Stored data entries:
BEGIN

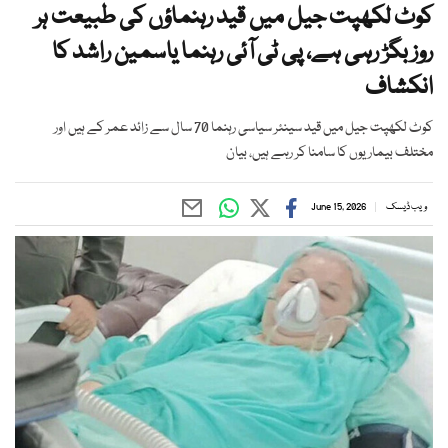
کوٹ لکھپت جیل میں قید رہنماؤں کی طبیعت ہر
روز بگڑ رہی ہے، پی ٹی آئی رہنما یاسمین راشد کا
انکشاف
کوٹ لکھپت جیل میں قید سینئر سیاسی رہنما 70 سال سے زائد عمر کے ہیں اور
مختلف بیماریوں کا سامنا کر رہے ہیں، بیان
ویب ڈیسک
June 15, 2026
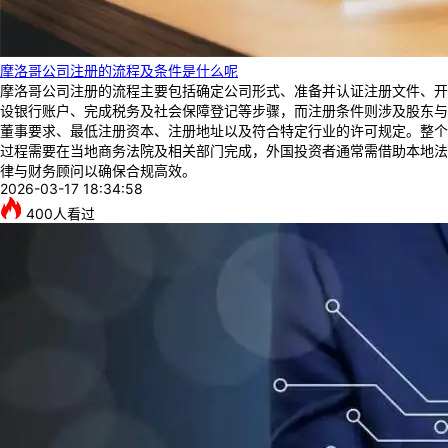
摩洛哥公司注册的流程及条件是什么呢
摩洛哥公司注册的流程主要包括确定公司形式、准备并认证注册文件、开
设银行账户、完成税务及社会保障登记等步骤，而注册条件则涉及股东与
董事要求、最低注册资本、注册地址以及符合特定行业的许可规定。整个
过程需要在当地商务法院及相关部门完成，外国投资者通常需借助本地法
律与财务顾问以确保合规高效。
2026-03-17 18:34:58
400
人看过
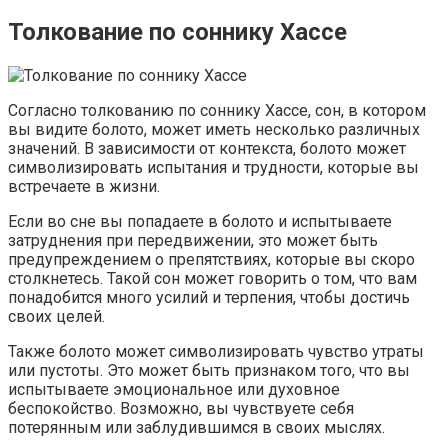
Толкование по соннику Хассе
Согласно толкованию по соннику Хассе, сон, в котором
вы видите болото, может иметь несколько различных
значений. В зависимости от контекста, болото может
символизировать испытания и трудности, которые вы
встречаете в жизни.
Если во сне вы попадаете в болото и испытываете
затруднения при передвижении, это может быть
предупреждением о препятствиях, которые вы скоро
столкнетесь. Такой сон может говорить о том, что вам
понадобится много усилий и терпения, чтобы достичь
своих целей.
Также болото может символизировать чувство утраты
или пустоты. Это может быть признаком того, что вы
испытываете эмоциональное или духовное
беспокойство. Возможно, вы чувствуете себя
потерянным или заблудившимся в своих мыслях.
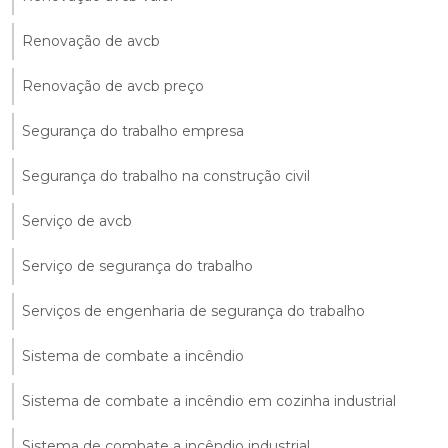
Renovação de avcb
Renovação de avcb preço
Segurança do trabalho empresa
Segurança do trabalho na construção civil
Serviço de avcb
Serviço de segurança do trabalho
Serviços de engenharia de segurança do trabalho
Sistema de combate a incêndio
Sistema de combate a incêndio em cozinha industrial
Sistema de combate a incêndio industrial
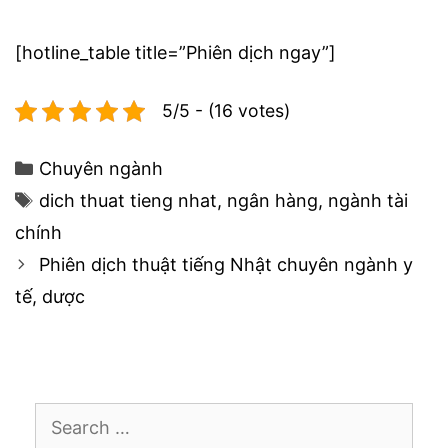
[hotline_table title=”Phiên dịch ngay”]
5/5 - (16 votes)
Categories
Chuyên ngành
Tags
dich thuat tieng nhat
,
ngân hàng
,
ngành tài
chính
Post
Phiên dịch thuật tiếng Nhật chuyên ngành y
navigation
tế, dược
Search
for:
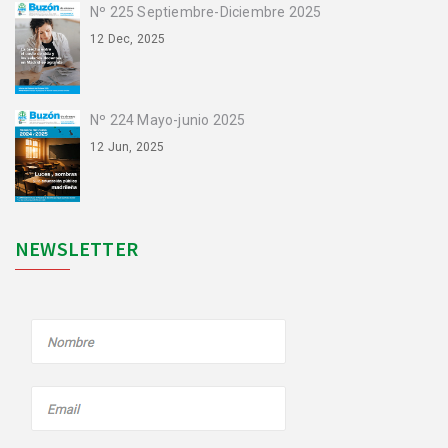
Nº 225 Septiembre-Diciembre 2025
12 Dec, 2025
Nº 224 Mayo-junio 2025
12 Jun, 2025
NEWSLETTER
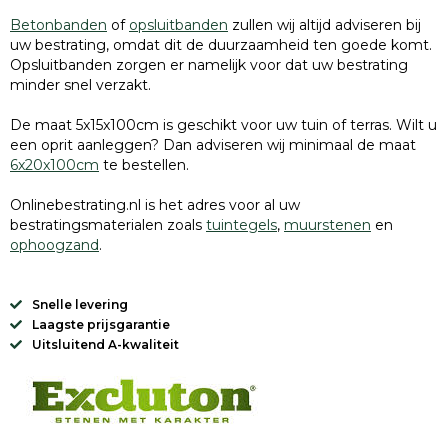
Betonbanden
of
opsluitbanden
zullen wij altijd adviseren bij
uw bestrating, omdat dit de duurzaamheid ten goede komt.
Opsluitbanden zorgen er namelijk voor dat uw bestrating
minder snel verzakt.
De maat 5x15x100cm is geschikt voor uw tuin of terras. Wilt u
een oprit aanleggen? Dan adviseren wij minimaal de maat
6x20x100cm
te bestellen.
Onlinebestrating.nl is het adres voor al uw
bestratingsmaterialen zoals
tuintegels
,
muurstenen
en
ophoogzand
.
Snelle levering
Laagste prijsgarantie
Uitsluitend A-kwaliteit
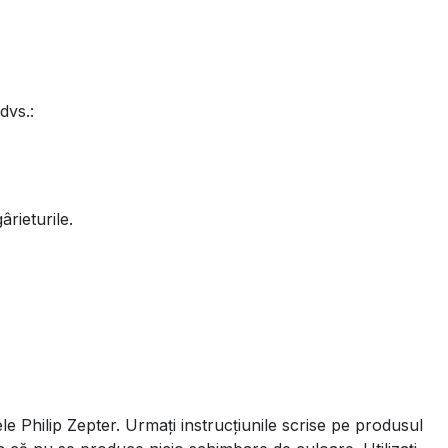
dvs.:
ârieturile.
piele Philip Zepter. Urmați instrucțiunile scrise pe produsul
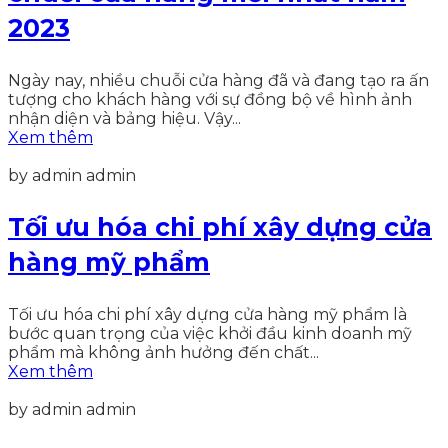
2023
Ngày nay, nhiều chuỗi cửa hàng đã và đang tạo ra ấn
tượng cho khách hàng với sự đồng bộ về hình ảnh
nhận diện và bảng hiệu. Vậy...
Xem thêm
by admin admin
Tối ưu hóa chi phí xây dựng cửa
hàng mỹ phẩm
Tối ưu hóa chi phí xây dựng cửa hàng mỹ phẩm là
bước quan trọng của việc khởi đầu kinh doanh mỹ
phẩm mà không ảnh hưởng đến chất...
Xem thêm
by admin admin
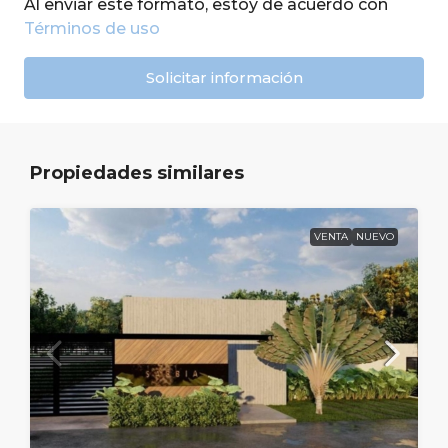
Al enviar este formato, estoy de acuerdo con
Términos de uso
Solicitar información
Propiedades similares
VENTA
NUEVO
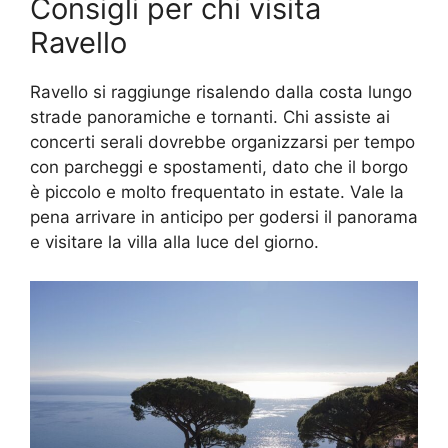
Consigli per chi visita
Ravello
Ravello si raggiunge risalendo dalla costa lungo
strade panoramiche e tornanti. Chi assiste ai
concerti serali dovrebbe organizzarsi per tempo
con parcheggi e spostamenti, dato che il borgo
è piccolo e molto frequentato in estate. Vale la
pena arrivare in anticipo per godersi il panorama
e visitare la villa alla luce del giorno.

END

**Task objective**
State only how many lines above hold the string "industrial".

**Task solution**
2